Il tarassaco con i pantaloni alla zuava è una raccolta poetica che sorprende fin dal titolo, ironico e surreale, ma profondamente evocativo. Il tarassaco, pianta comune, umile, eppure sorprendentemente resistente, diventa qui il simbolo di una voce poetica che si fa strada tra le crepe della realtà, mettendo radici là dove meno ce lo aspettiamo: tra i marciapiedi di una città disillusa, nei pensieri erranti di un’anima inquieta, nella memoria personale e collettiva.
La metafora del tarassaco è il filo conduttore di questa raccolta: una pianta che non ha bisogno di molto per vivere, che si accontenta di poco per fiorire, ma che non per questo rinuncia a interrogarsi, osservare e riflettere sul mondo che la circonda. E così è anche il protagonista poetico di Amato: un "tarassaco con i pantaloni alla zuava", personaggio quasi fiabesco, ma profondamente reale, che cammina tra passato e presente, tra città e campagne, offre al lettore uno sguardo lucido e attento sul nostro tempo.
La raccolta si compone di quaranta poesie, e in esse si alternano registri differenti e molteplici toni: c’è la nostalgia, la denuncia, l’ironia, la dolcezza, la rabbia e la tenerezza. Alcune poesie affondano le radici nell’esperienza personale – come i racconti del nonno, le riflessioni silenziose tra sé e sé, i frammenti di vissuto – altre si aprono a una dimensione più ampia, sociale e politica, toccando temi come le disuguaglianze, la trasformazione dei luoghi e delle coscienze. In entrambe le direzioni, Amato si muove con naturalezza, senza retorica, ma con una sincerità disarmante.
Un esempio emblematico della sua capacità evocativa è la poesia Il treno che passa solo una volta, in cui leggiamo:
Quanto tempo speso sulla banchina
nell’attesa di quel fantomatico treno,
quello che passa una sola volta.
In questi versi semplici ma incisivi, Amato riesce a cristallizzare un sentimento comune, quello dell’attesa vana, del rimpianto, del tempo che scorre e della sensazione di aver perso un’occasione irripetibile. Una poesia che parla al cuore di chiunque abbia vissuto l’ansia del "non essere al momento giusto nel posto giusto", e che, proprio per questo, riesce ad essere universale.

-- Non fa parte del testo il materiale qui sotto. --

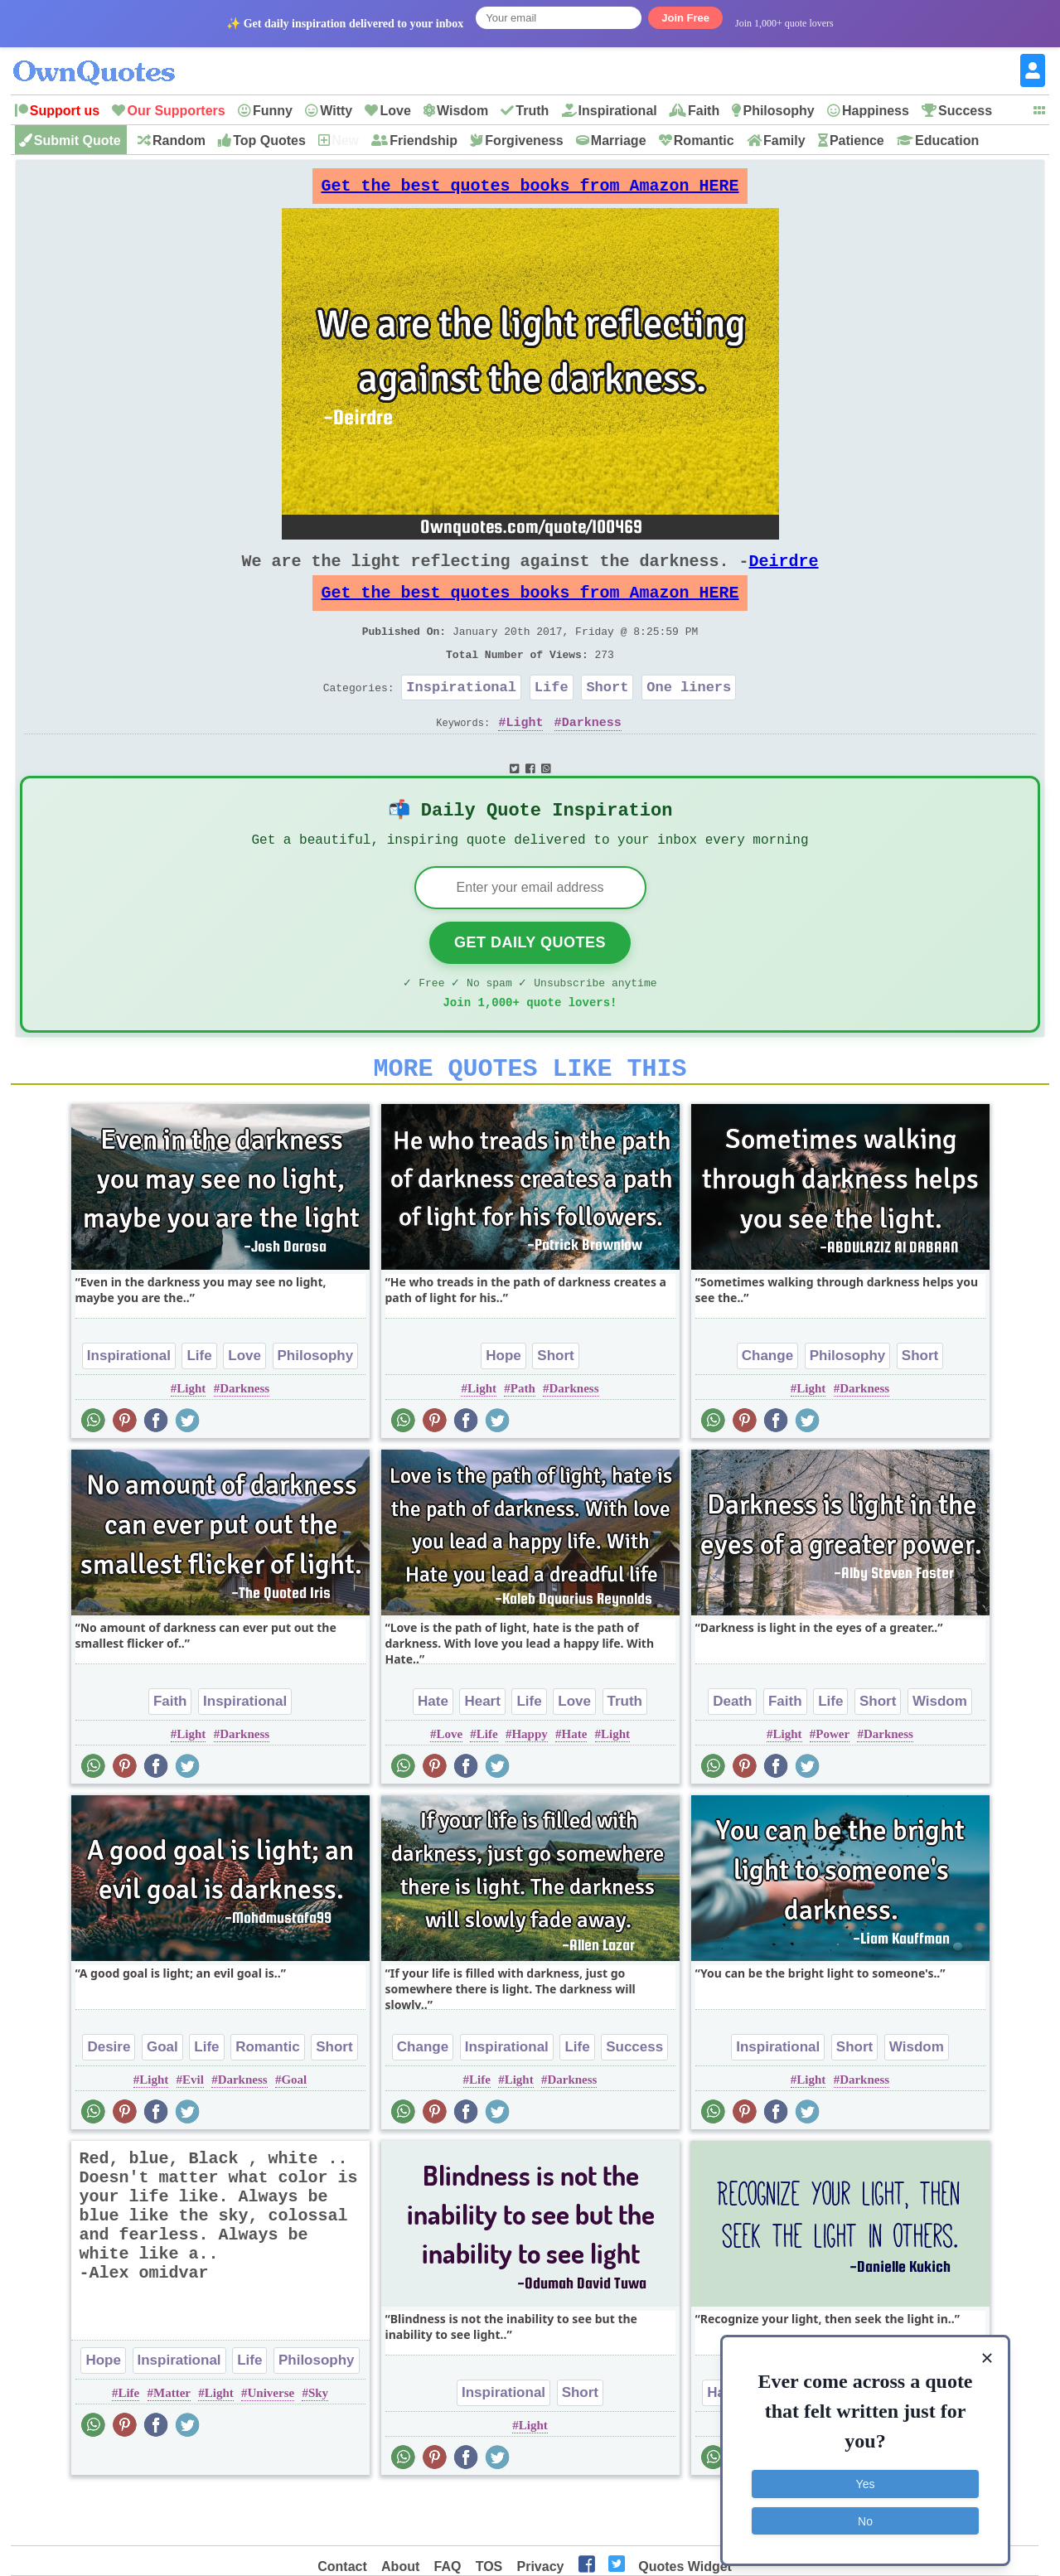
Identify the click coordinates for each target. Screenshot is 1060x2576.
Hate (433, 1752)
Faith (703, 111)
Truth (532, 111)
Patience (857, 140)
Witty (336, 111)
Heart (482, 1752)
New (345, 140)
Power (832, 1785)
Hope (503, 1407)
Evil (193, 2131)
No (865, 2513)
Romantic (704, 140)
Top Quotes (269, 140)
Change (767, 1407)
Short (607, 716)
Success (965, 111)
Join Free (685, 18)
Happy (529, 1785)
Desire (108, 2098)
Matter (172, 2444)
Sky (318, 2444)
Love (395, 111)
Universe (270, 2444)
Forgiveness (524, 140)
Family (784, 140)
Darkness (592, 755)
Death (732, 1752)
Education (947, 140)
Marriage (618, 140)
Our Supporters (176, 111)
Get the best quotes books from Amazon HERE (530, 190)
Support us (64, 111)
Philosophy (778, 111)
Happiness (875, 111)
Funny (273, 111)
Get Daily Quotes (530, 984)
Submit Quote (77, 140)
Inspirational (617, 111)
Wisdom (462, 111)
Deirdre (784, 574)
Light (524, 755)
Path (523, 1439)
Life (552, 716)
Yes (865, 2477)
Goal (162, 2098)
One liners (688, 716)
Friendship (423, 140)
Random (179, 140)
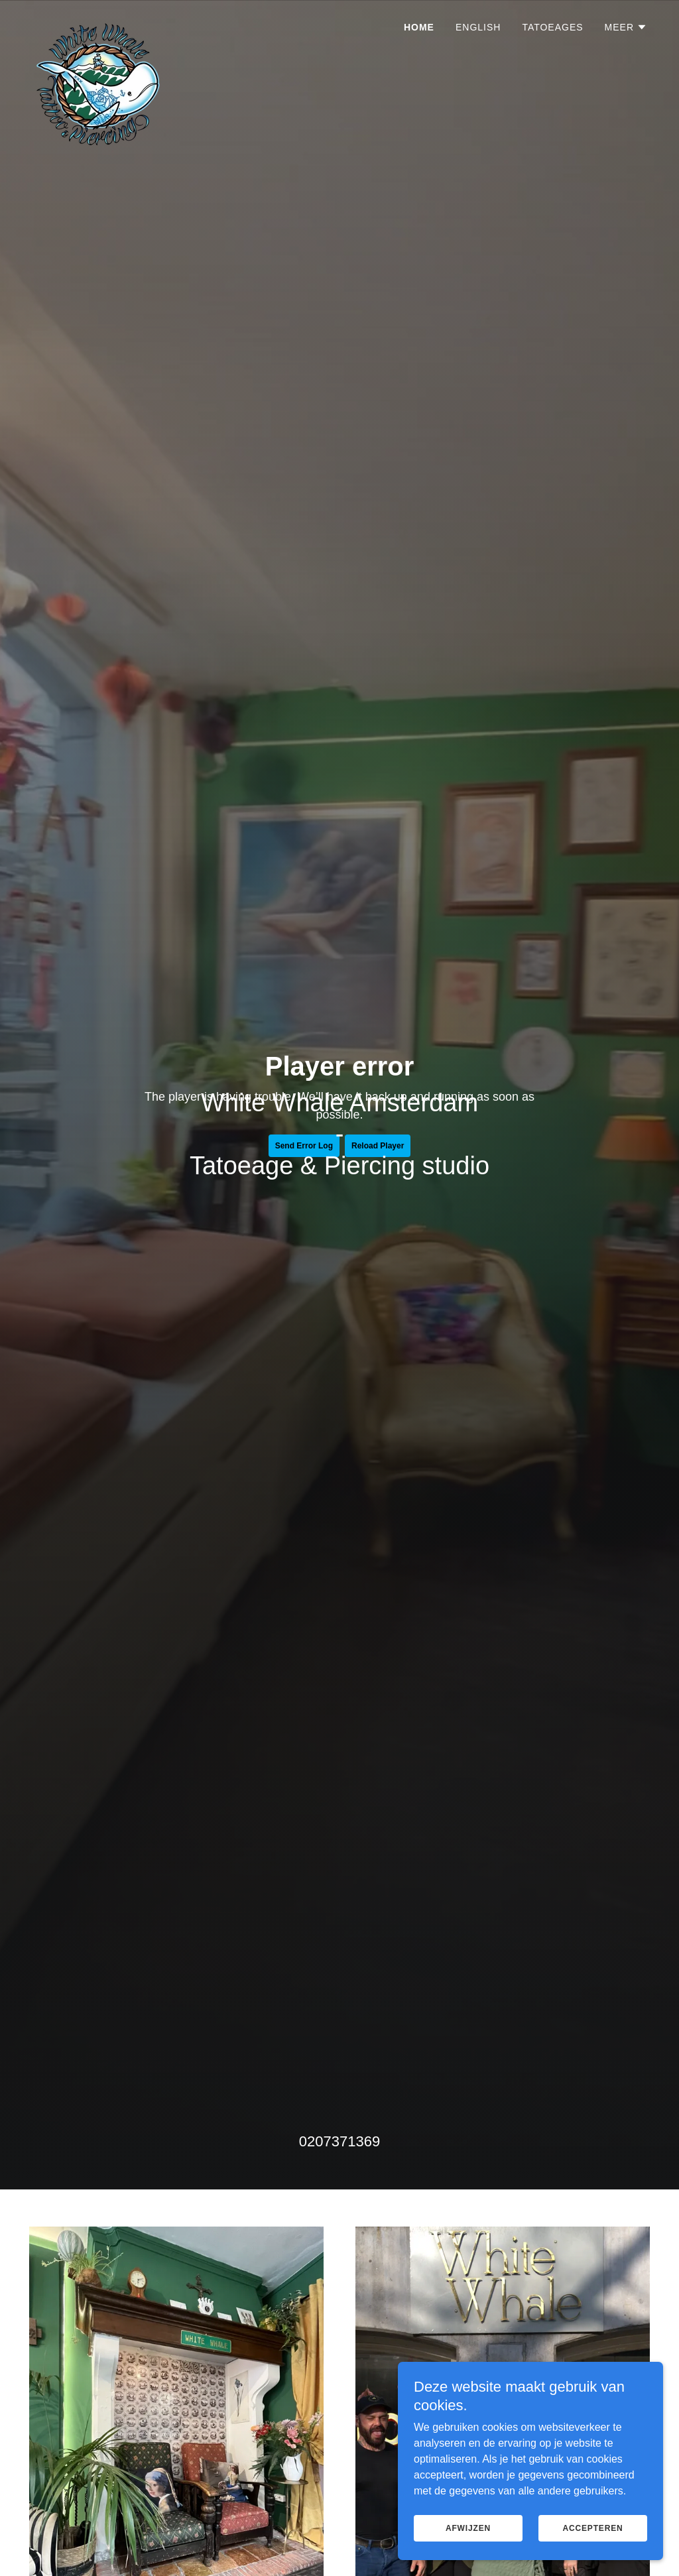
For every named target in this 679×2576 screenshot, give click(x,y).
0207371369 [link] (339, 2141)
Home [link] (419, 27)
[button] (626, 27)
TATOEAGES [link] (552, 27)
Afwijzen (468, 2528)
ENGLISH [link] (478, 27)
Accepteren (592, 2528)
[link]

Lo stile di Amato è asciutto, a tratti colloquiale, ma mai banale. C’è un amore profondo per le parole, ma anche per ciò che esse evocano, rappresentano, fanno germogliare nel lettore.
Ma ciò che più colpisce in questa raccolta è la capacità di Amato di far convivere l’elemento autobiografico con una riflessione più ampia sul tempo presente. Il tarassaco diventa così una metafora dell’essere umano contemporaneo: resistente, sensibile, spaesato ma radicato nella propria storia e nel proprio sentire.
Una raccolta che si legge tutta d’un fiato, ma che chiede anche di essere riletta, meditata, assaporata con calma. Perché in ogni poesia c’è un frammento di verità, una scintilla che può accendersi solo se il lettore è disposto a farsi toccare. E in tempi come questi, in cui la parola sembra spesso inflazionata e svuotata, la poesia di Salvatore Amato ci ricorda che scrivere è ancora un atto di resistenza. E che un fiore, anche il più umile, può cambiare il paesaggio.